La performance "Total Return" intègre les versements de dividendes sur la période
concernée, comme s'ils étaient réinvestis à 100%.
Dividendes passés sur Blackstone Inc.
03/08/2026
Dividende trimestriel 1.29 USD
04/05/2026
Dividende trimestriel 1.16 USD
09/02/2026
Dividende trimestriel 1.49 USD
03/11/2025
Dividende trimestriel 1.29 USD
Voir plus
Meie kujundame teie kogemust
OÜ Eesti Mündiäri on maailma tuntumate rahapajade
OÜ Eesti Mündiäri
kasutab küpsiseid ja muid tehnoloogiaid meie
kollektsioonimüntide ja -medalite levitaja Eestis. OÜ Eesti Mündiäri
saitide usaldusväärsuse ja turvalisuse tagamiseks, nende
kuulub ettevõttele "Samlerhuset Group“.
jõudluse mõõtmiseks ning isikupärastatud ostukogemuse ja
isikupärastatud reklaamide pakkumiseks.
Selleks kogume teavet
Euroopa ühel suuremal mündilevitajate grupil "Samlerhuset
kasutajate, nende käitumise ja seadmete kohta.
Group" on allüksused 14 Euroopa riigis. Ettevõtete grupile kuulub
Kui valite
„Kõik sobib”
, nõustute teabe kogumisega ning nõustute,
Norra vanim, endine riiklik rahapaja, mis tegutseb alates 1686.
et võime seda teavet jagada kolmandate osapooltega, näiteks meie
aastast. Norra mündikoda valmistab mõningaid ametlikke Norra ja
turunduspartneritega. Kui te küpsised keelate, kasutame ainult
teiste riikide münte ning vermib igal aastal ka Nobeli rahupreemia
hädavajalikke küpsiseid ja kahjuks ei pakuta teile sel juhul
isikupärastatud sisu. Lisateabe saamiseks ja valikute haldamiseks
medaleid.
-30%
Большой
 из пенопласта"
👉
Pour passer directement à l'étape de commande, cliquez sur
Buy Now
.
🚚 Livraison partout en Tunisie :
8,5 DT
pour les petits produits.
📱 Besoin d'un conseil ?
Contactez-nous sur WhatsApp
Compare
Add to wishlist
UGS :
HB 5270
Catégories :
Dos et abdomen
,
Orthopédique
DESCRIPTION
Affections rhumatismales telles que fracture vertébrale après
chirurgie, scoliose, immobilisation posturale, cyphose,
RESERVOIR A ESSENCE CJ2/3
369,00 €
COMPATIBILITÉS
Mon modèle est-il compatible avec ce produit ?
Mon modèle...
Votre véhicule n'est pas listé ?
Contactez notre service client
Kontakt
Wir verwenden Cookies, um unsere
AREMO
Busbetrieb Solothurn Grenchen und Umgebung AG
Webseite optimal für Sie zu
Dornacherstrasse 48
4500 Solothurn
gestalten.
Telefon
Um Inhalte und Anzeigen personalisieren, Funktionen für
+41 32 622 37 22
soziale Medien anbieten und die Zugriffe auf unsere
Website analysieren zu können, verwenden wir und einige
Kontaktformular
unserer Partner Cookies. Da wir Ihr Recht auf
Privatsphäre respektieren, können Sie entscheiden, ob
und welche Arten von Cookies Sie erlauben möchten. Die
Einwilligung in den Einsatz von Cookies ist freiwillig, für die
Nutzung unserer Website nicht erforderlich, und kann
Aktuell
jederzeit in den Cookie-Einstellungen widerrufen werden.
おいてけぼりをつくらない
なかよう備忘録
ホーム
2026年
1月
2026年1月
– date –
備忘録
------------
Above are the entries. Output exactly the lines beginning with the line that has "Wir verwenden Cookies, um unsere" and ending with the line that has "32 622 37 22".

SOLUTION TO THE PROBLEM:
Wir verwenden Cookies, um unsere
AREMO
Busbetrieb Solothurn Grenchen und Umgebung AG
Webseite optimal für Sie zu
Dornacherstrasse 48
4500 Solothurn
gestalten.
Telefon
Um Inhalte und Anzeigen personalisieren, Funktionen für
+41 32 622 37 22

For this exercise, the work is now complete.